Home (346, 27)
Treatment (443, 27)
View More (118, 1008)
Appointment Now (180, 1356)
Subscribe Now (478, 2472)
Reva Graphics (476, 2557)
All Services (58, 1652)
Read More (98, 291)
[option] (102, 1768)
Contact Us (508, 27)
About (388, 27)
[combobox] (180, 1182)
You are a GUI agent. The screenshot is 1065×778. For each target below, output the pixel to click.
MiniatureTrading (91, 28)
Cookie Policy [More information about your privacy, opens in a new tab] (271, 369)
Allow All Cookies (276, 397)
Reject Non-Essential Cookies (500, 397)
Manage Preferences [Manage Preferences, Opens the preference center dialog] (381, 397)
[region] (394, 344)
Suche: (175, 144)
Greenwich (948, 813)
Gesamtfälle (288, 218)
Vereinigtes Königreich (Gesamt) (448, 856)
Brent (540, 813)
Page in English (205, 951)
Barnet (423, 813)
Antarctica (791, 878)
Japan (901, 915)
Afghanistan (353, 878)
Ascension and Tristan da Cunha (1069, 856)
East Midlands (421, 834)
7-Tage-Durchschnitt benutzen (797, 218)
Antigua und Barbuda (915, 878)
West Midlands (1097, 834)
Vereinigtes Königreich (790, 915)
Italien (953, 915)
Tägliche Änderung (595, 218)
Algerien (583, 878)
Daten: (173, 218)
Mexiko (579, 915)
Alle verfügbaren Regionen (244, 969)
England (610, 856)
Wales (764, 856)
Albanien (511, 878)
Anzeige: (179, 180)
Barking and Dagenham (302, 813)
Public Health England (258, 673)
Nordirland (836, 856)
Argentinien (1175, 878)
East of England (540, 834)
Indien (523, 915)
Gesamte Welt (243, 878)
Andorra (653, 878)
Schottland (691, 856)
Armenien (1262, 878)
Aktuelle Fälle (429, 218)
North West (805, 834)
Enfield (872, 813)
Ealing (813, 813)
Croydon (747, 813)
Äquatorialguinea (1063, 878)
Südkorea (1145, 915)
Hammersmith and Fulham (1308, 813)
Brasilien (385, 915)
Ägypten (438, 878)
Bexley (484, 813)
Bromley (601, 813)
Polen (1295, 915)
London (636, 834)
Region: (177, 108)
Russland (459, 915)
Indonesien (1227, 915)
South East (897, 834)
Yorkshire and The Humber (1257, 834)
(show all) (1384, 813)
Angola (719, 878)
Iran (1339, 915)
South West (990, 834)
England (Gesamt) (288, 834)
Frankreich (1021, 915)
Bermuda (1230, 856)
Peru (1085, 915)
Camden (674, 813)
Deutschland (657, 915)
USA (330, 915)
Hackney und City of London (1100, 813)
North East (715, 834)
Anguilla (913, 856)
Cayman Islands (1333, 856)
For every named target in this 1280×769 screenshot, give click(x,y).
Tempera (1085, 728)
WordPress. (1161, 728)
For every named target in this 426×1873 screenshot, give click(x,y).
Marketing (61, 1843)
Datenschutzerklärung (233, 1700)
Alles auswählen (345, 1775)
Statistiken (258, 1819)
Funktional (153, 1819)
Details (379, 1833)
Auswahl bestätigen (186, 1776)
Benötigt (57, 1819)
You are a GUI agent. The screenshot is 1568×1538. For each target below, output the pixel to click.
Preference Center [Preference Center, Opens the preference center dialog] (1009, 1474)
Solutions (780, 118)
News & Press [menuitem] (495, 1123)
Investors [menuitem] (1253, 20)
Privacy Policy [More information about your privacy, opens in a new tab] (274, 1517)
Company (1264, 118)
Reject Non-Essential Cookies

· · · · ·

> [EXERCISE DETAILS] Please extract exactly, and only, the lines from the line containing "Tempera (1085, 728)" through the last line of the records.

> [RESPONSE]
Tempera (1085, 728)
WordPress. (1161, 728)
For every named target in this 426×1873 screenshot, give click(x,y).
Marketing (61, 1843)
Datenschutzerklärung (233, 1700)
Alles auswählen (345, 1775)
Statistiken (258, 1819)
Funktional (153, 1819)
Details (379, 1833)
Auswahl bestätigen (186, 1776)
Benötigt (57, 1819)
You are a GUI agent. The screenshot is 1568×1538. For each target below, output the pixel to click.
Preference Center [Preference Center, Opens the preference center dialog] (1009, 1474)
Solutions (780, 118)
News & Press [menuitem] (495, 1123)
Investors [menuitem] (1253, 20)
Privacy Policy [More information about your privacy, opens in a new tab] (274, 1517)
Company (1264, 118)
Reject Non-Essential Cookies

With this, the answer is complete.